He married Alice Blight, the daughter of Atherton Blight, on 28 February 1905, in Newport, Rhode Island, and had three daughters:
- Edith Alice Cecilia, born 1906, married 1st (1933) Baron Jacques Thénard (k.a. 1940) and 2nd (1945) Roger Levêque de Vilmorin, a natural son of Alfonso XIII of Spain, and had issue from the first marriage
- Gladys Mabel, born 1908, married 1st (20 December 1933) Capt.

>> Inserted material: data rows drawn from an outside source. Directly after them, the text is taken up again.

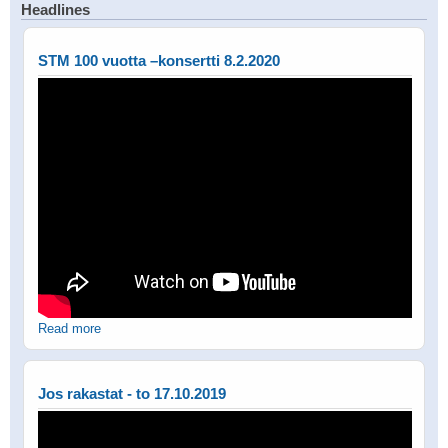
Headlines
STM 100 vuotta –konsertti 8.2.2020
Read more
Jos rakastat - to 17.10.2019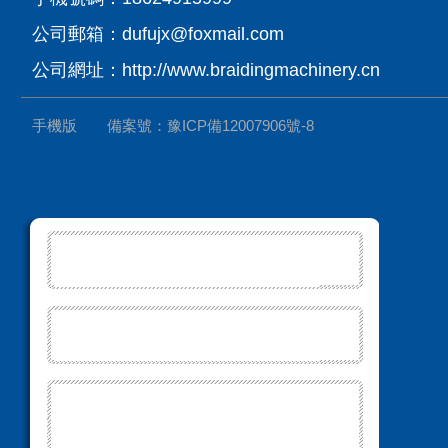
公司郵箱：dufujx@foxmail.com
公司網址：http://www.braidingmachinery.cn
手機版
備案號：
豫ICP備12007906號-8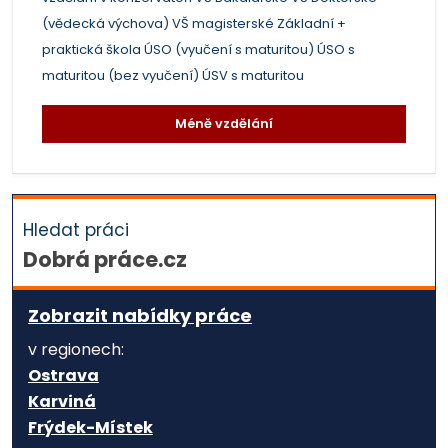
(vědecká výchova)
VŠ magisterské
Základní +
praktická škola
ÚSO (vyučení s maturitou)
ÚSO s
maturitou (bez vyučení)
ÚSV s maturitou
Méně vzdělání
Hledat práci
Dobrá práce.cz
Zobrazit nabídky práce
v regionech:
Ostrava
Karviná
Frýdek-Místek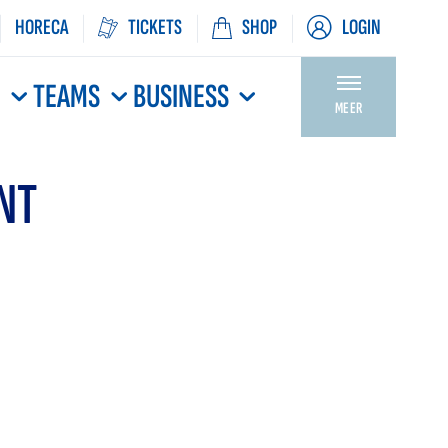
HORECA
TICKETS
SHOP
LOGIN
N
TEAMS
BUSINESS
MEER
NT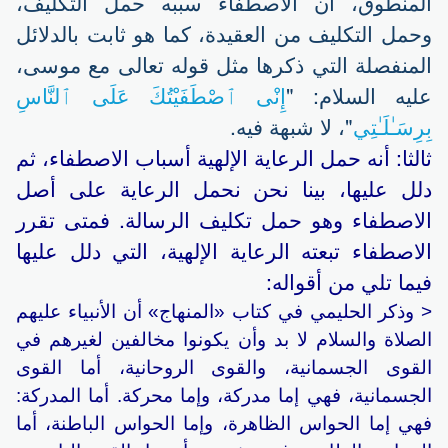
المنطوق، أن الاصطفاء سببه حمل التكليف،
وحمل التكليف من العقيدة، كما هو ثابت بالدلائل
المنفصلة التي ذكرها مثل قوله تعالى مع موسى،
عليه السلام: "
إِنْى ٱصْطَفَيْتُكَ عَلَى ٱلنَّاسِ
بِرِسَـٰلَـٰتِي
"، لا شبهة فيه.
ثالثا: أنه حمل الرعاية الإلهية أسباب الاصطفاء، ثم
دلل عليها، بينا نحن نحمل الرعاية على أصل
الاصطفاء وهو حمل تكليف الرسالة. فمتى تقرر
الاصطفاء تبعته الرعاية الإلهية، التي دلل عليها
فيما تلي من أقواله:
< وذكر الحليمي في كتاب «المنهاج» أن الأنبياء عليهم
الصلاة والسلام لا بد وأن يكونوا مخالفين لغيرهم في
القوى الجسمانية، والقوى الروحانية، أما القوى
الجسمانية، فهي إما مدركة، وإما محركة. أما المدركة:
فهي إما الحواس الظاهرة، وإما الحواس الباطنة، أما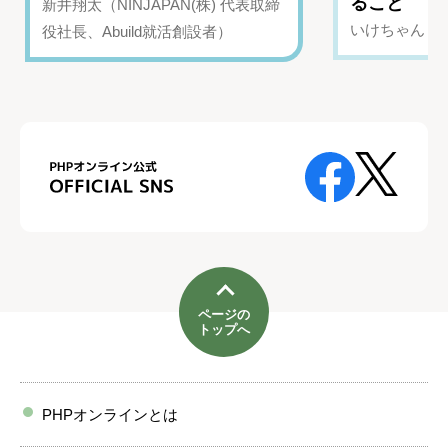
ること
新井翔太（NINJAPAN(株) 代表取締
いけちゃん（Yo
役社長、Abuild就活創設者）
ページの
トップへ
PHPオンラインとは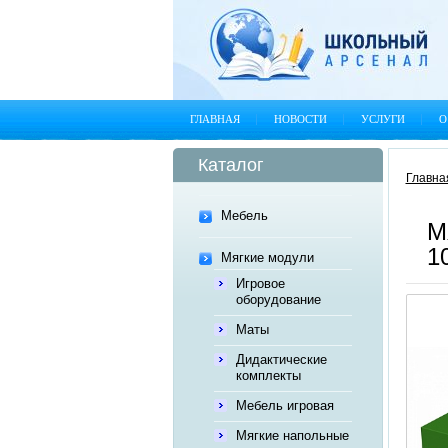
ГЛАВНАЯ
НОВОСТИ
УСЛУГИ
О
Каталог
Главна
Мебель
М
1
Мягкие модули
Игровое
оборудование
Маты
Дидактические
комплекты
Мебель игровая
Мягкие напольные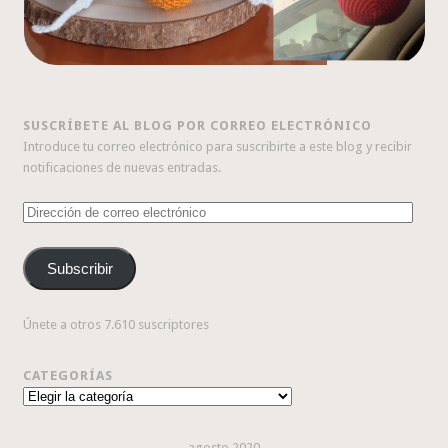
SUSCRÍBETE AL BLOG POR CORREO ELECTRÓNICO
Introduce tu correo electrónico para suscribirte a este blog y recibir
notificaciones de nuevas entradas.
Dirección
de
correo
Subscribir
electrónico
Únete a otros 7.610 suscriptores
CATEGORÍAS
Categorías
agosto 2020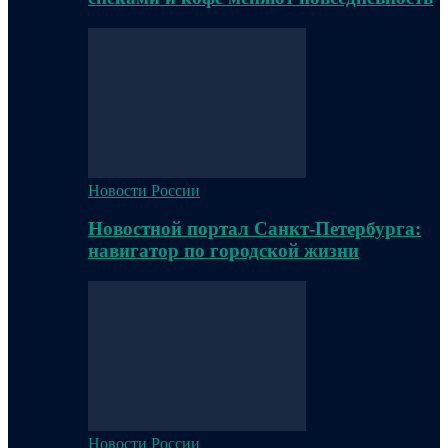
Новости России
Новостной портал Санкт-Петербурга:
навигатор по городской жизни
Новости России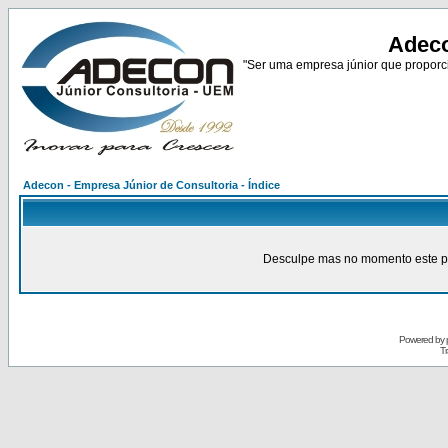
Adeco
"Ser uma empresa júnior que proporci
Adecon - Empresa Júnior de Consultoria - Índice
Desculpe mas no momento este pain
Powered by
Tr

Charles Neville Fane (1911–1940, k.a.) and 2nd James Black. By her first marriage, she was the mother of Gerald Trefusis, 22nd Baron Clinton.
- Violet Eleanor (20 September 1910 – 17 January 1911)

During the First World War his American-born wife, Alice, Lady Lowther, was the joint hon. secretary of the American Women's War Relief Fund and chair of the Belgian Prisoners in Germany Relief Fund.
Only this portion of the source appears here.